The Ogden City Council voted unanimously on March 24 to rezone roughly 3.71 acres at 1201 16th Street to R‑2S and enter a conditional overlay with a development agreement that limits the proposed project to 42 owner‑occupied townhomes and requires a 10‑year owner‑occupancy deed restriction.
Planning staff Joel Simpson told the council the rezoning request is paired with a development agreement and concept plan. “The petitioner would like to be able to develop a townhome project versus single family and duplex development,” Simpson said, noting staff expects a traffic study, soil and utility analyses, and multiple public hearings on preliminary and final group‑dwelling and subdivision approvals if the council adopted the zone change.
Petitioner Gardner Francis described the plan as a voluntary density cap: under current R‑2 zoning the site could theoretically yield up to 63 units, but the applicant is capping the project at 42 units and said the development will include individual platting for ownership. “Our goal is to develop 42 owner occupied townhomes,” Francis said, and he told the council the developer had added about 12–15 visitor parking stalls to a recently updated plat. Francis also said the project would preserve trees along Harrison Boulevard and that estimated added peak traffic would be about 250 daily trips — within the street’s design capacity.
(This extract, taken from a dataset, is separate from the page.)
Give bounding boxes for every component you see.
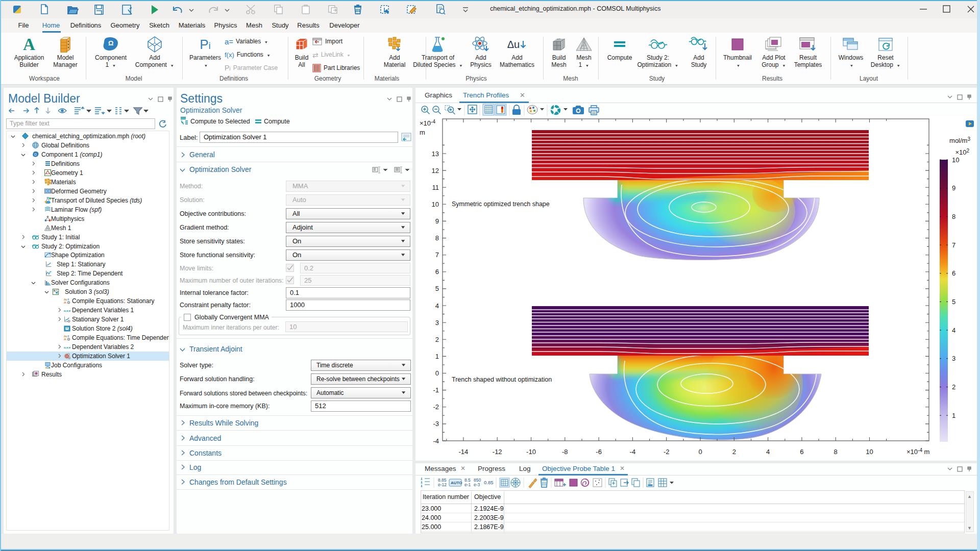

Neighbors pressed the council and petitioner on safety, parking and access. Karen Thurber, who lives about 100 yards from the proposed development, said transmittal materials for the project suggested only one garage parking stall per unit inside a garage with no driveway, creating a likely shortage of off‑street parking and the risk that residents would park on narrow 16th Street. “Adding 12 or 15 guest parking spots is not going to address up to an additional 42 cars that will need to be parked on the property,” Thurber said.
Staff and several council members answered technical questions at length. Simpson said fire‑code requirements typically require a second access for developments of 30 or more units unless fire suppression systems are installed in every unit; he added that detention or retention for stormwater must be engineered and could be on‑site or connected to city systems depending on study results. Simpson emphasized many of these issues are part of subsequent site‑plan and group‑dwelling reviews and are not resolved at the zoning stage.
Council members repeatedly noted the rezone plus development agreement gives the city leverage not available under R‑2 zoning — specifically, the ability to require individual ownership and owner‑occupancy deed restrictions. Several council members urged the petitioner to continue outreach with neighbors as the project moves through subsequent reviews.
Council member Lundell moved adoption of proposed ordinance 2026‑3; council member Ritchie seconded. The council voted by roll call and the vice chair announced the ordinance passed unanimously.
Next steps include the additional required public reviews (preliminary and final group‑dwelling approval and subdivision review) and technical engineering studies. The development agreement will define the deed‑restriction and other enforceable project commitments; staff said those terms and technical mitigation will be revisited in later, public stages of review.